Report each line below that carries the word "inquiry".

Page-level text extractions:
##########

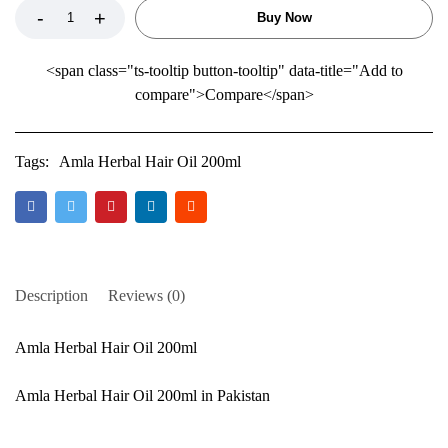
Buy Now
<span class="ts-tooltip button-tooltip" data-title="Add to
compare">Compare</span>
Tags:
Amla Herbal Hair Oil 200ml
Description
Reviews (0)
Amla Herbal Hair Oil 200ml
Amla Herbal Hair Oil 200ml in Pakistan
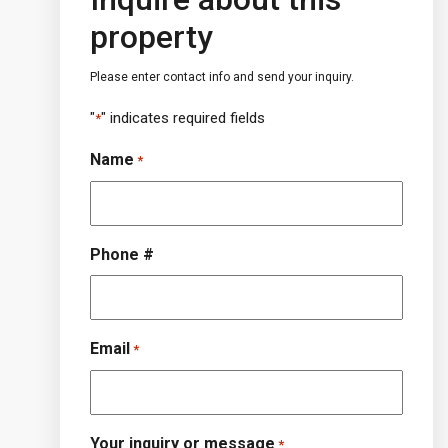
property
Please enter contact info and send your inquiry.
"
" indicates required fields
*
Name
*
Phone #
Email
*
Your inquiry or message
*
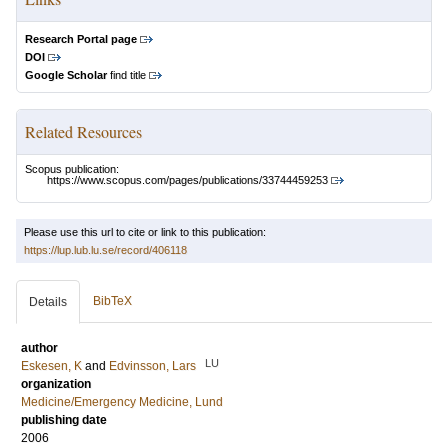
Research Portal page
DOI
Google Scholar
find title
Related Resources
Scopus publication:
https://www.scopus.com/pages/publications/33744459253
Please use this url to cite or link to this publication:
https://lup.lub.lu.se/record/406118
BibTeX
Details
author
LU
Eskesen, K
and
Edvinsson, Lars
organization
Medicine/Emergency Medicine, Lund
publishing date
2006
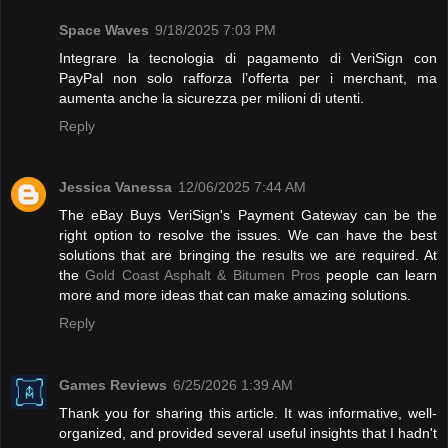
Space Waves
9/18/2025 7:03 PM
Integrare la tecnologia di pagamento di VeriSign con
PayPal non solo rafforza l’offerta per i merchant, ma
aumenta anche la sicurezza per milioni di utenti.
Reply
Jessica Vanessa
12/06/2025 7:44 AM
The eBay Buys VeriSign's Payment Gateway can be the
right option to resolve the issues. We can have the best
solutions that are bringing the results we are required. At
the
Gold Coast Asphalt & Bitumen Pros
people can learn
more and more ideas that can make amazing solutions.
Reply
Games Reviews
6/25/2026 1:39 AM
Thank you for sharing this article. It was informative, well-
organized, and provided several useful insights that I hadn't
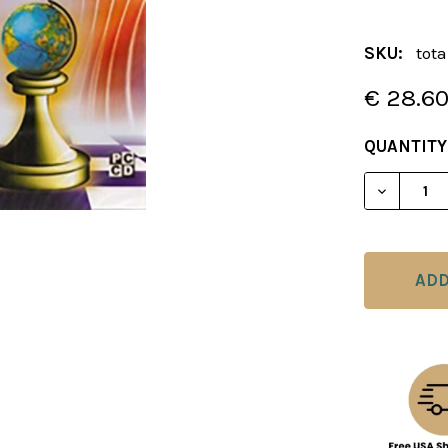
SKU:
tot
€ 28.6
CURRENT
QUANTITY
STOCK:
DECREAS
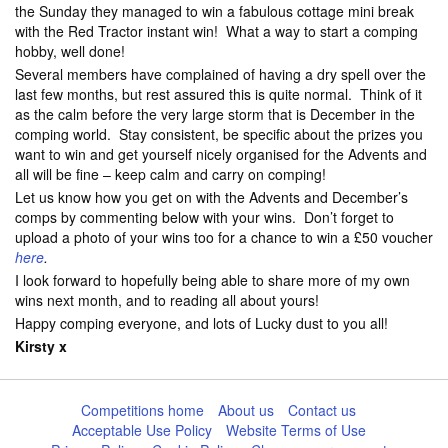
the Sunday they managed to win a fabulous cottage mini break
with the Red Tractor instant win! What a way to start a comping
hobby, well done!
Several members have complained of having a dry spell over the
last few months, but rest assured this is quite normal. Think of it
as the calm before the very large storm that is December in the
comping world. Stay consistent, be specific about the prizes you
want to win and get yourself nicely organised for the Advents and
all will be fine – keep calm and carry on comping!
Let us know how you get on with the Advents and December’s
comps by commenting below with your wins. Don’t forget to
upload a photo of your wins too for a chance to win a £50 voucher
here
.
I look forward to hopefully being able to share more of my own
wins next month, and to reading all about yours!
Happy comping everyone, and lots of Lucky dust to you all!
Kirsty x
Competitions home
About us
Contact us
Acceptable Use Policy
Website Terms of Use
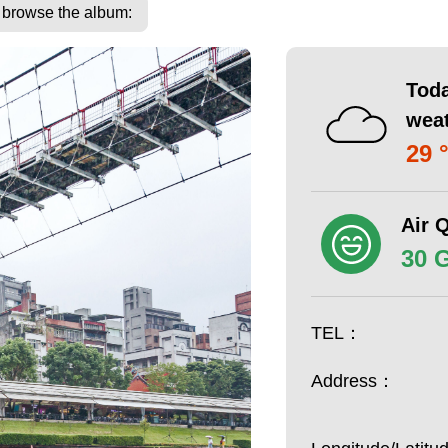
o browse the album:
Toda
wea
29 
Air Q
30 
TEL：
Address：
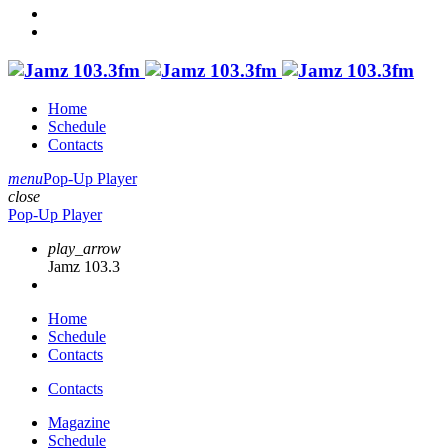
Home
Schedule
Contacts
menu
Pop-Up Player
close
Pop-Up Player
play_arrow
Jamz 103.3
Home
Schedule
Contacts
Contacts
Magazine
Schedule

##########

> RESULT BELOW
Please enter contact info and send your inquiry.
Your inquiry or message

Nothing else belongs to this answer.